Patient-reported outcomes in the evaluation of toxicity of anticancer treatments
Author(s) -
Massimo Di Maïo,
Ethan Basch,
Jane Bryce,
Francesco Perrone
Publication year - 2016
Publication title -
nature reviews clinical oncology
Language(s) - English
Resource type - Journals
SCImago Journal Rank - 12.214
H-Index - 155
eISSN - 1759-4782
pISSN - 1759-4774
DOI - 10.1038/nrclinonc.2015.222
Subject(s) - medicine , clinical trial , nausea , vomiting , adverse effect , intensive care medicine , medical physics , toxicity , medline , political science , law
Symptomatic toxicities associated with anticancer treatments, such as nausea and vomiting, are frequently underreported by clinicians, even when data are prospectively collected within clinical trials. Such underreporting can result in an underestimation of the absolute rate of toxicity, which is highly relevant information for patients and their physicians in clinical practice, and for regulatory authorities.
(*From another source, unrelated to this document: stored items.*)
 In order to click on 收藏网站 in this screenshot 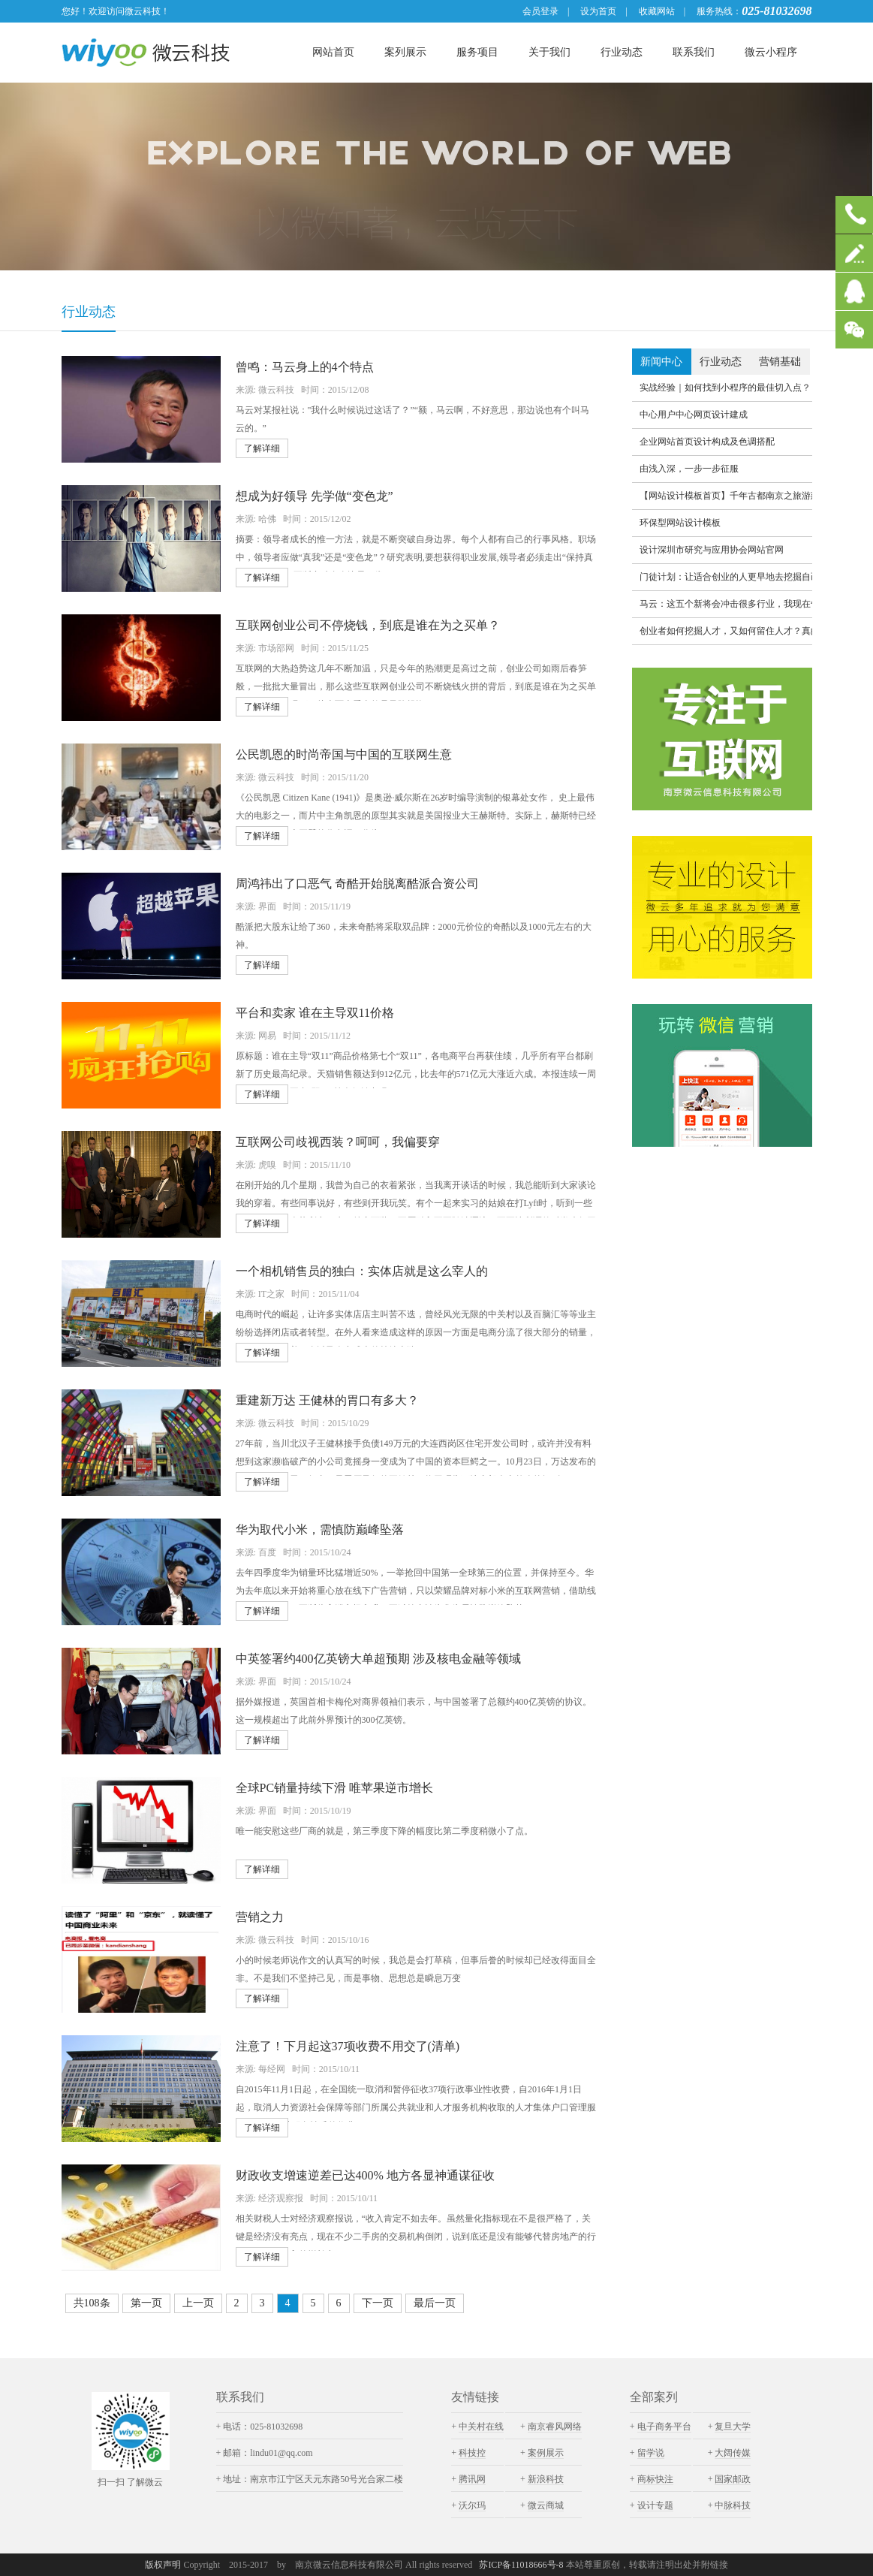, I will do `click(657, 11)`. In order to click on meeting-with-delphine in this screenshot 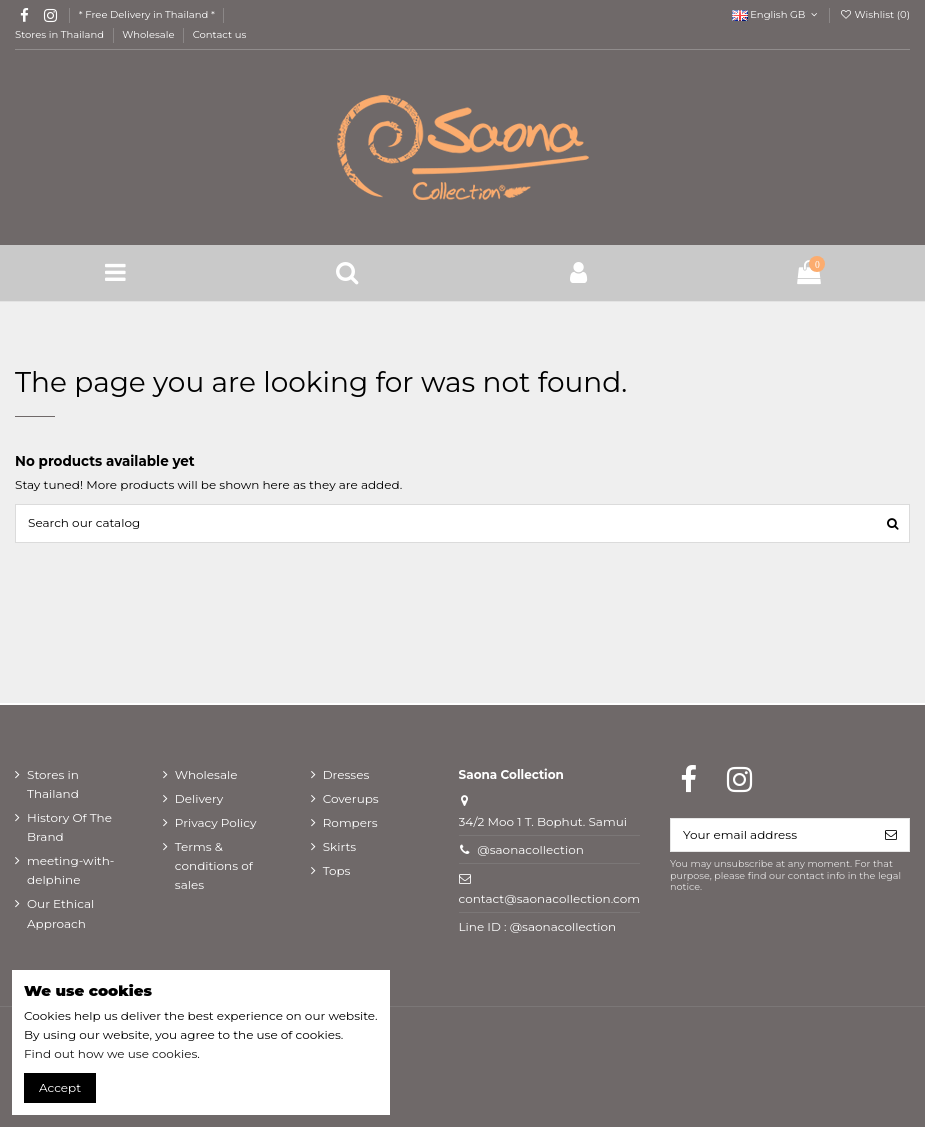, I will do `click(70, 870)`.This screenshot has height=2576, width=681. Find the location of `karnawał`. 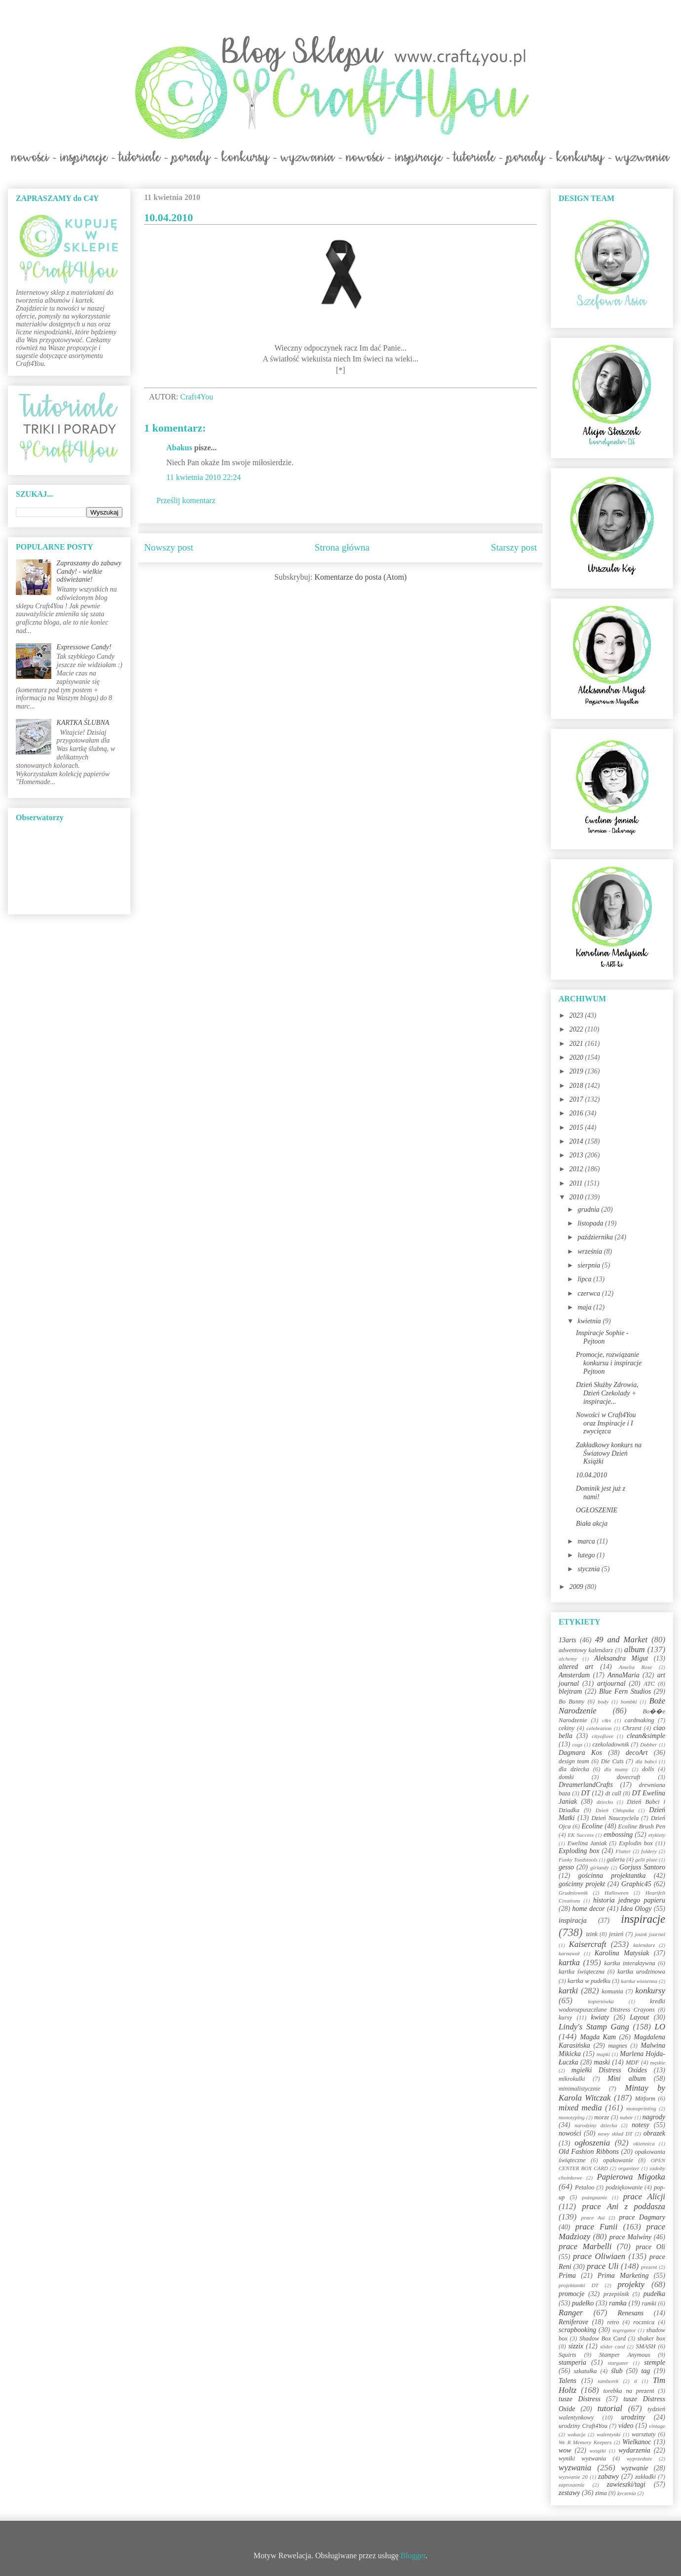

karnawał is located at coordinates (569, 1953).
Systematic collection of patient-reported outcomes (PROs) has been demonstrated to be a valid, reliable, feasible and precise approach to tabulating symptomatic toxicities and enables symptoms that are missed by clinicians to be detected. In this Perspectives, the barriers and challenges that should be addressed when considering broad integration of PRO toxicity monitoring in oncology clinical trials are discussed, including challenges related to data collection logistics, analytical approaches, and resource utilization. Instruments conceived to enable description of treatment-related adverse effects, from the patient perspective, bring the potential to improve risk-versus-benefit analyses in clinical research, and to provide patients with accurate information, on the basis of previous experiences of their peers.